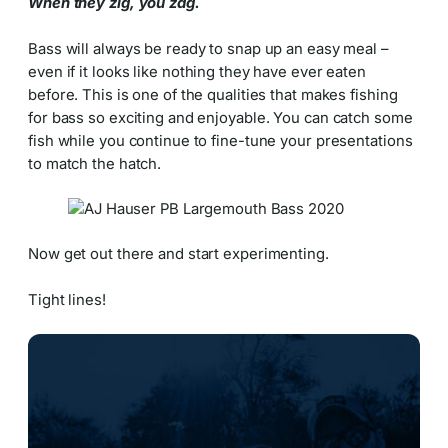
When they zig, you zag.
Bass will always be ready to snap up an easy meal –
even if it looks like nothing they have ever eaten
before. This is one of the qualities that makes fishing
for bass so exciting and enjoyable. You can catch some
fish while you continue to fine-tune your presentations
to match the hatch.
Now get out there and start experimenting.
Tight lines!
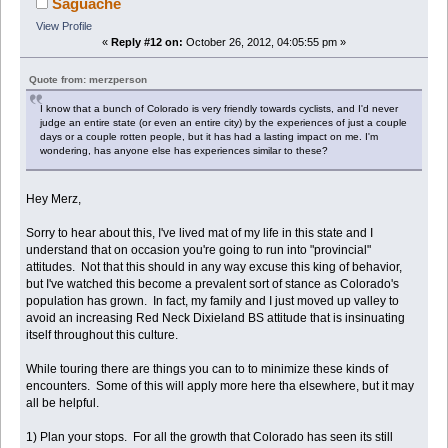
Saguache
View Profile
«
Reply #12 on:
October 26, 2012, 04:05:55 pm »
Quote from: merzperson
I know that a bunch of Colorado is very friendly towards cyclists, and I'd never
judge an entire state (or even an entire city) by the experiences of just a couple
days or a couple rotten people, but it has had a lasting impact on me. I'm
wondering, has anyone else has experiences similar to these?
Hey Merz,
Sorry to hear about this, I've lived mat of my life in this state and I
understand that on occasion you're going to run into "provincial"
attitudes. Not that this should in any way excuse this king of behavior,
but I've watched this become a prevalent sort of stance as Colorado's
population has grown. In fact, my family and I just moved up valley to
avoid an increasing Red Neck Dixieland BS attitude that is insinuating
itself throughout this culture.
While touring there are things you can to to minimize these kinds of
encounters. Some of this will apply more here tha elsewhere, but it may
all be helpful.
1) Plan your stops. For all the growth that Colorado has seen its still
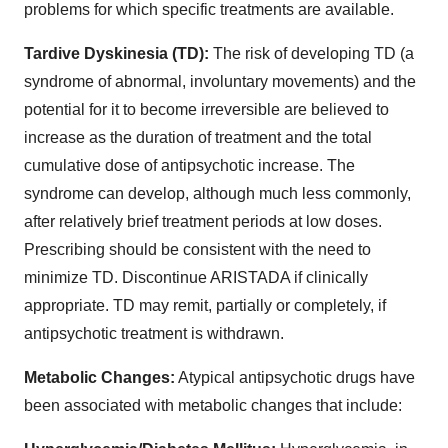
problems for which specific treatments are available.
Tardive Dyskinesia (TD):
The risk of developing TD (a
syndrome of abnormal, involuntary movements) and the
potential for it to become irreversible are believed to
increase as the duration of treatment and the total
cumulative dose of antipsychotic increase. The
syndrome can develop, although much less commonly,
after relatively brief treatment periods at low doses.
Prescribing should be consistent with the need to
minimize TD. Discontinue ARISTADA if clinically
appropriate. TD may remit, partially or completely, if
antipsychotic treatment is withdrawn.
Metabolic Changes:
Atypical antipsychotic drugs have
been associated with metabolic changes that include:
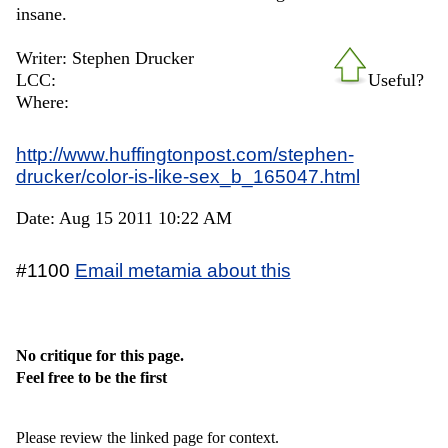
insane.
Writer: Stephen Drucker
LCC:
Useful?
Where:
http://www.huffingtonpost.com/stephen-
drucker/color-is-like-sex_b_165047.html
Date: Aug 15 2011 10:22 AM
#1100
Email metamia about this
No critique for this page.
Feel free to be the first
Please review the linked page for context.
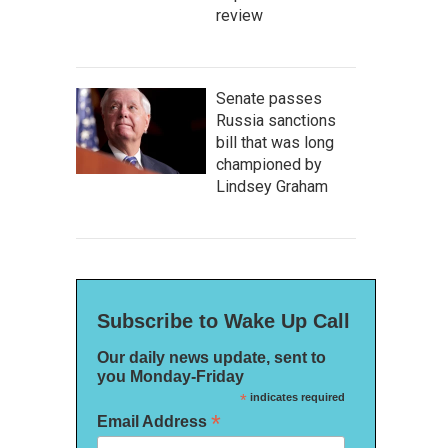
review
Senate passes
Russia sanctions
bill that was long
championed by
Lindsey Graham
Subscribe to Wake Up Call
Our daily news update, sent to
you Monday-Friday
*
indicates required
*
Email Address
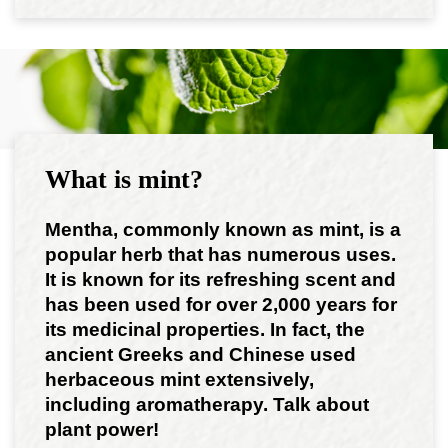
What is mint?
Mentha, commonly known as mint, is a
popular herb that has numerous uses.
It is known for its refreshing scent and
has been used for over 2,000 years for
its medicinal properties. In fact, the
ancient Greeks and Chinese used
herbaceous mint extensively,
including aromatherapy. Talk about
plant power!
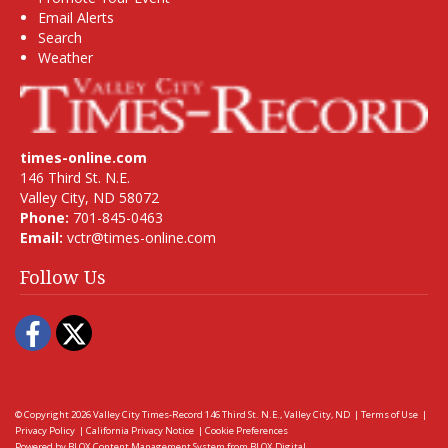
Email Alerts
Search
Weather
times-online.com
146 Third St. N.E.
Valley City, ND 58072
Phone:
701-845-0463
Email:
vctr@times-online.com
Follow Us
Facebook
Twitter
© Copyright 2026
Valley City Times-Record
146 Third St. N.E., Valley City, ND
|
Terms of Use
|
Privacy Policy
|
California Privacy Notice
|
Cookie Preferences
Powered by
BLOX Content Management System
from
BLOX Digital
.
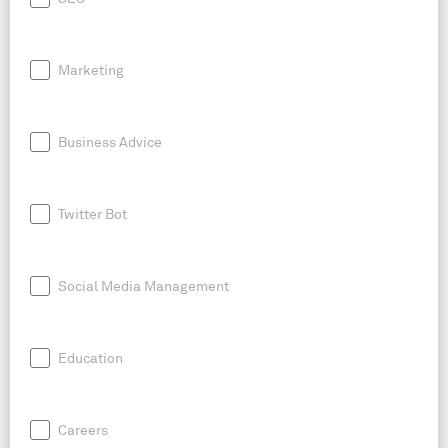
Marketing
Business Advice
Twitter Bot
Social Media Management
Education
Careers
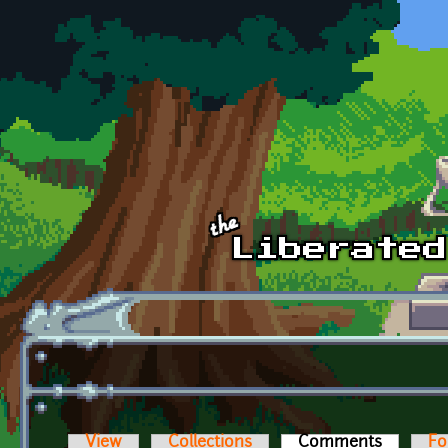
Skip to main content
View
Collections
Comments
(active t
Fo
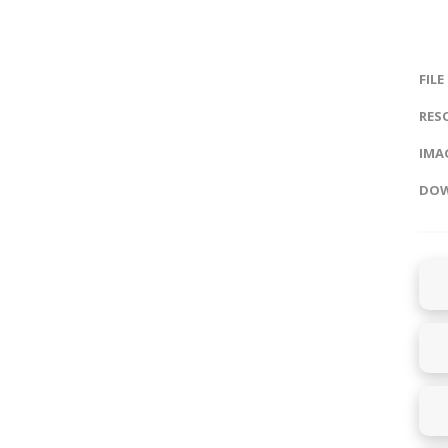
FILE
RES
IMAG
DOW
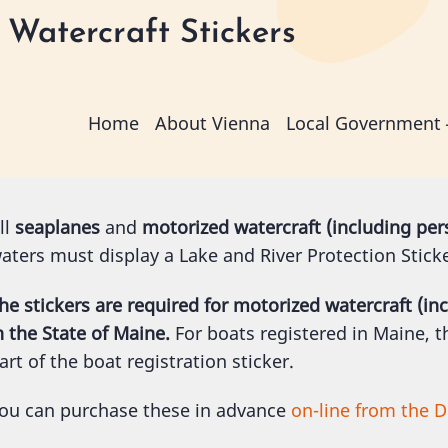
Watercraft Stickers
Main
Home
About Vienna
Local Government
navigation
ll
seaplanes
and
motorized watercraft (including per
aters must display a Lake and River Protection Stick
he stickers are required for motorized watercraft (in
n the State of Maine.
For boats registered in Maine, th
art of the boat registration sticker.
ou can purchase these in advance
on-line from the D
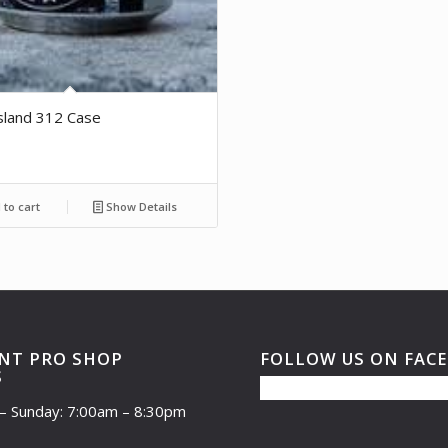
sland 312 Case
to cart
Show Details
NT PRO SHOP
FOLLOW US ON FAC
S
– Sunday: 7:00am – 8:30pm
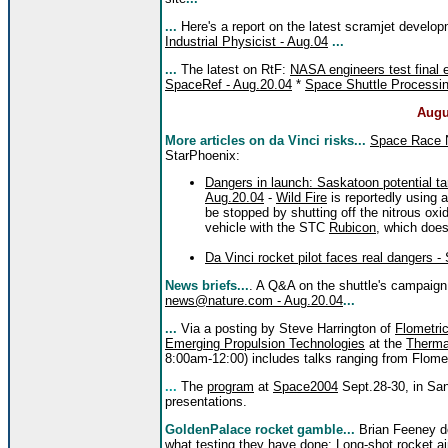
...
Here's a report on the latest scramjet develo
Industrial Physicist - Aug.04
...
...
The latest on RtF:
NASA engineers test final e
SpaceRef - Aug.20.04
*
Space Shuttle Processin
Augu
More articles on da Vinci risks...
Space Race
StarPhoenix:
Dangers in launch: Saskatoon potential ta
Aug.20.04
-
Wild Fire
is reportedly using a
be stopped by shutting off the nitrous oxi
vehicle with the STC
Rubicon
, which does
Da Vinci rocket pilot faces real dangers 
News briefs...
. A Q&A on the shuttle's campaign
news@nature.com - Aug.20.04
...
...
Via a posting by Steve Harrington of
Flometri
Emerging Propulsion Technologies
at the
Therma
8:00am-12:00) includes talks ranging from Flome
...
The
program
at
Space2004
Sept.28-30, in San
presentations.
GoldenPalace rocket gamble...
Brian Feeney def
what testing they have done:
Long-shot rocket 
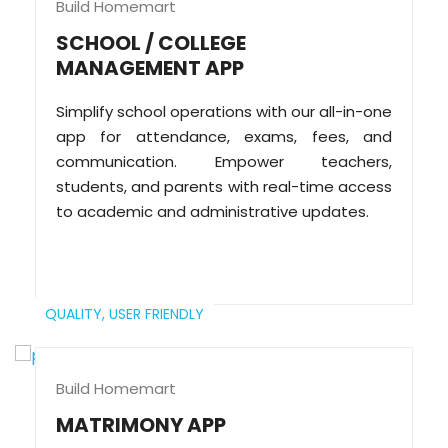
Build Homemart
SCHOOL / COLLEGE
MANAGEMENT APP
Simplify school operations with our all-in-one
app for attendance, exams, fees, and
communication. Empower teachers,
students, and parents with real-time access
to academic and administrative updates.
QUALITY,
USER FRIENDLY
Build Homemart
MATRIMONY APP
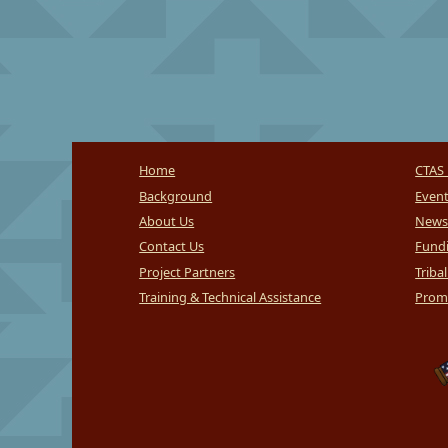
Home
CTAS 
Background
Even
About Us
News
Contact Us
Fundi
Project Partners
Triba
Training & Technical Assistance
Promi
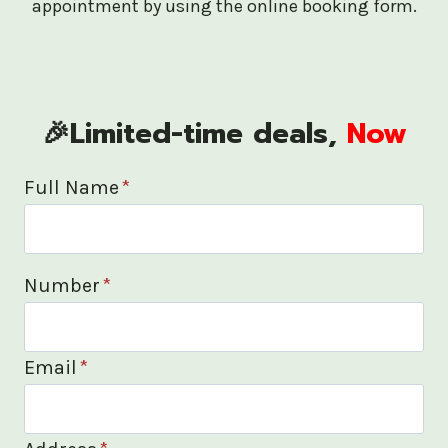
appointment by using the online booking form.
🎉Limited-time deals,
Now
Full Name
*
Number
*
Email
*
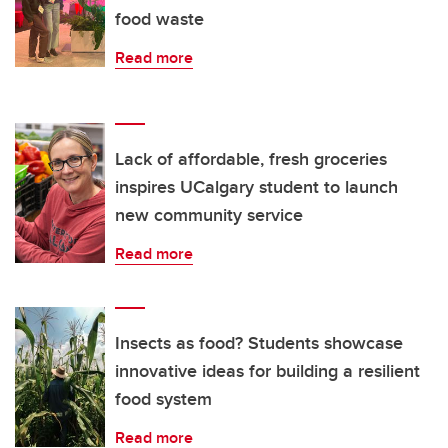
food waste
Read more
Lack of affordable, fresh groceries
inspires UCalgary student to launch
new community service
Read more
Insects as food? Students showcase
innovative ideas for building a resilient
food system
Read more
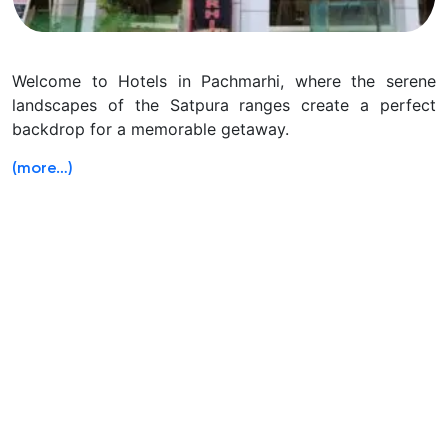
Welcome to Hotels in Pachmarhi, where the serene
landscapes of the Satpura ranges create a perfect
backdrop for a memorable getaway.
(more…)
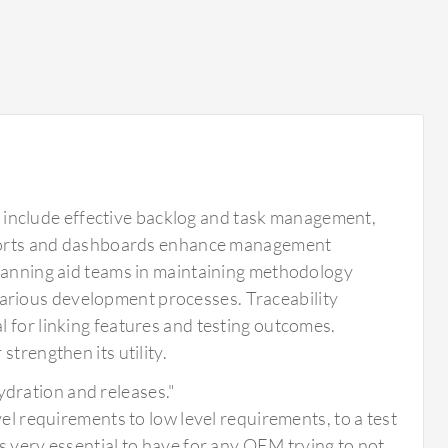
include effective backlog and task management,
 reports and dashboards enhance management
planning aid teams in maintaining methodology
arious development processes. Traceability
 for linking features and testing outcomes.
trengthen its utility.
ydration and releases."
level requirements to low level requirements, to a test
 is very essential to have for any OEM trying to not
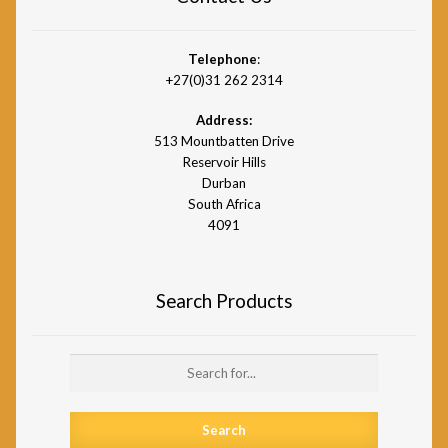
Telephone
:
+27(0)31 262 2314
Address:
513 Mountbatten Drive
Reservoir Hills
Durban
South Africa
4091
Search Products
Search
for:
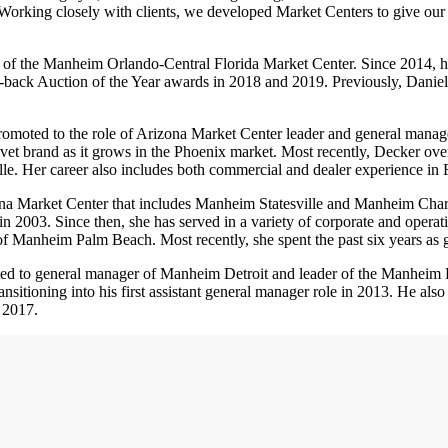
Working closely with clients, we developed Market Centers to give our 
r of the Manheim Orlando-Central Florida Market Center. Since 2014,
to-back Auction of the Year awards in 2018 and 2019. Previously, Danie
omoted to the role of Arizona Market Center leader and general mana
et brand as it grows in the Phoenix market. Most recently, Decker ov
le. Her career also includes both commercial and dealer experience in F
a Market Center that includes Manheim Statesville and Manheim Charlo
n 2003. Since then, she has served in a variety of corporate and operati
er of Manheim Palm Beach. Most recently, she spent the past six years a
ed to general manager of Manheim Detroit and leader of the Manheim D
sitioning into his first assistant general manager role in 2013. He als
 2017.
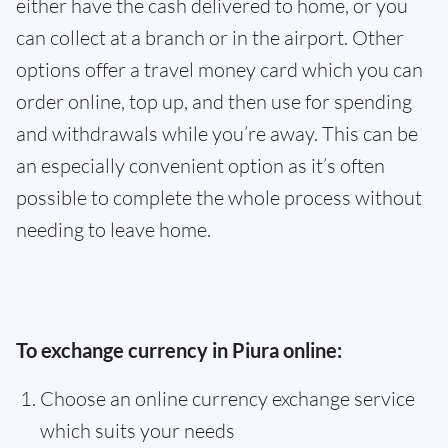
either have the cash delivered to home, or you
can collect at a branch or in the airport. Other
options offer a travel money card which you can
order online, top up, and then use for spending
and withdrawals while you’re away. This can be
an especially convenient option as it’s often
possible to complete the whole process without
needing to leave home.
To exchange currency in Piura online:
Choose an online currency exchange service
which suits your needs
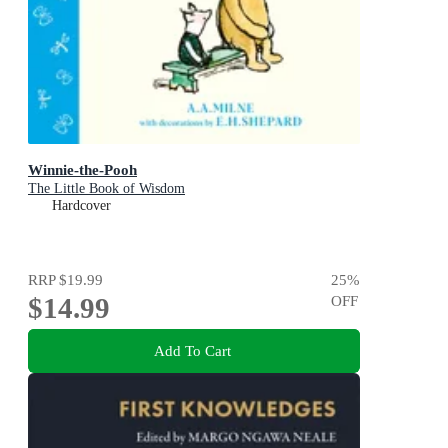
Winnie-the-Pooh
The Little Book of Wisdom
Hardcover
RRP
$19.99
25
%
$14.99
OFF
Add To Cart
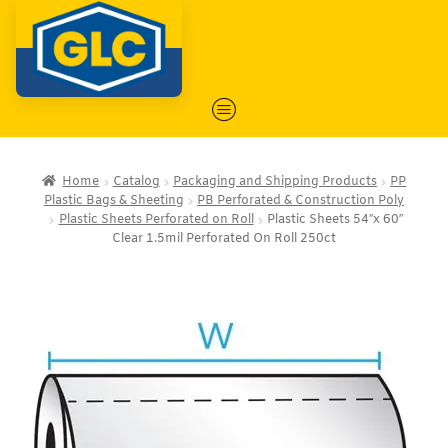
Home
Catalog
Packaging and Shipping Products
PP
Plastic Bags & Sheeting
PB Perforated & Construction Poly
Plastic Sheets Perforated on Roll
Plastic Sheets 54″x 60″
Clear 1.5mil Perforated On Roll 250ct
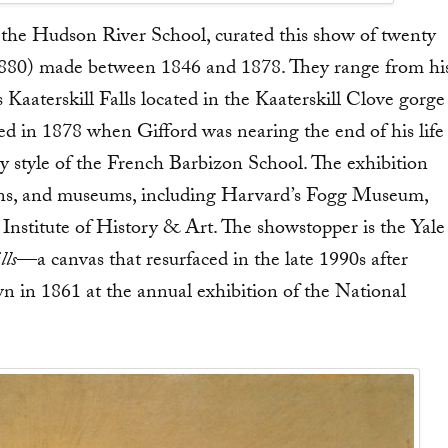
of the Hudson River School, curated this show of twenty
–1880) made between 1846 and 1878. They range from hi
Kaaterskill Falls located in the Kaaterskill Clove gorge
ed in 1878 when Gifford was nearing the end of his life
y style of the French Barbizon School. The exhibition
ctions, and museums, including Harvard’s Fogg Museum,
nstitute of History & Art. The showstopper is the Yale
lls
—a canvas that resurfaced in the late 1990s after
own in 1861 at the annual exhibition of the National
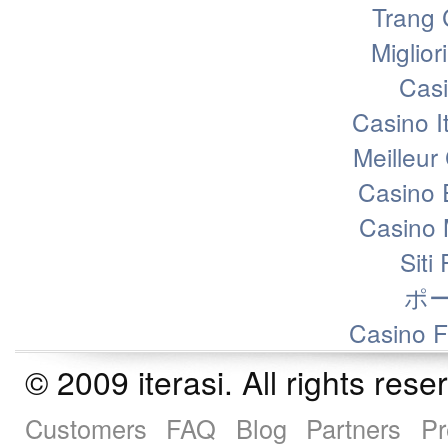
Trang 
Miglior
Casi
Casino I
Meilleur
Casino 
Casino 
Siti
ポ
Casino F
© 2009 iterasi. All rights r
Customers
FAQ
Blog
Partners
Pr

Exercise details:
Return nothing but the lines running from the start of the data to the line with "appropriate. TD may", please, both ends included and no pictures.

Finished exercise:
When they zig, you zag.
Bass will always be ready to snap up an easy meal –
even if it looks like nothing they have ever eaten
before. This is one of the qualities that makes fishing
for bass so exciting and enjoyable. You can catch some
fish while you continue to fine-tune your presentations
to match the hatch.
Now get out there and start experimenting.
Tight lines!
Saguache
View Profile
«
Reply #12 on:
October 26, 2012, 04:05:55 pm »
Quote from: merzperson
I know that a bunch of Colorado is very friendly towards cyclists, and I'd never
judge an entire state (or even an entire city) by the experiences of just a couple
days or a couple rotten people, but it has had a lasting impact on me. I'm
wondering, has anyone else has experiences similar to these?
Hey Merz,
Sorry to hear about this, I've lived mat of my life in this state and I
understand that on occasion you're going to run into "provincial"
attitudes. Not that this should in any way excuse this king of behavior,
but I've watched this become a prevalent sort of stance as Colorado's
population has grown. In fact, my family and I just moved up valley to
avoid an increasing Red Neck Dixieland BS attitude that is insinuating
itself throughout this culture.
While touring there are things you can to to minimize these kinds of
encounters. Some of this will apply more here tha elsewhere, but it may
all be helpful.
1) Plan your stops. For all the growth that Colorado has seen its still
problems for which specific treatments are available.
Tardive Dyskinesia (TD):
The risk of developing TD (a
syndrome of abnormal, involuntary movements) and the
potential for it to become irreversible are believed to
increase as the duration of treatment and the total
cumulative dose of antipsychotic increase. The
syndrome can develop, although much less commonly,
after relatively brief treatment periods at low doses.
Prescribing should be consistent with the need to
minimize TD. Discontinue ARISTADA if clinically
appropriate. TD may remit, partially or completely, if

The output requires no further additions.